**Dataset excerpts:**

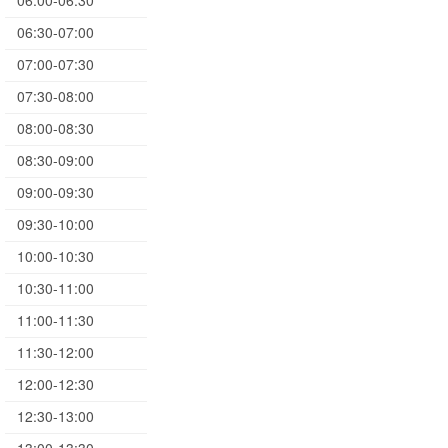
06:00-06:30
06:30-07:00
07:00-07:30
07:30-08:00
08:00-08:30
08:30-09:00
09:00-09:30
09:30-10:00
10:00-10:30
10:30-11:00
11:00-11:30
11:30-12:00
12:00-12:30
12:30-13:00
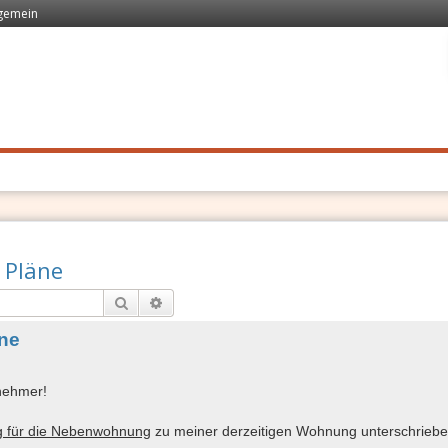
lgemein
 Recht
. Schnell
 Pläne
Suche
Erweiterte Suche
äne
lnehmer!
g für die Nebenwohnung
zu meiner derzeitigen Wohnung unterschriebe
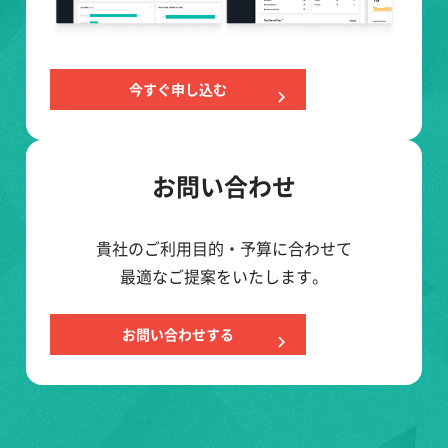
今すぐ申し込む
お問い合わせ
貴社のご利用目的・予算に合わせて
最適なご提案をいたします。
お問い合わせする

**Work instruction:**
The reply should hold every entry above, given again exactly, but not a single picture.

**Task solution:**
06:00-06:30
06:30-07:00
07:00-07:30
07:30-08:00
08:00-08:30
08:30-09:00
09:00-09:30
09:30-10:00
10:00-10:30
10:30-11:00
11:00-11:30
11:30-12:00
12:00-12:30
12:30-13:00
lgemein
 Recht
. Schnell
 Pläne
Suche
Erweiterte Suche
äne
lnehmer!
g für die Nebenwohnung
zu meiner derzeitigen Wohnung unterschriebe
今すぐ申し込む
お問い合わせ
貴社のご利用目的・予算に合わせて
最適なご提案をいたします。
お問い合わせする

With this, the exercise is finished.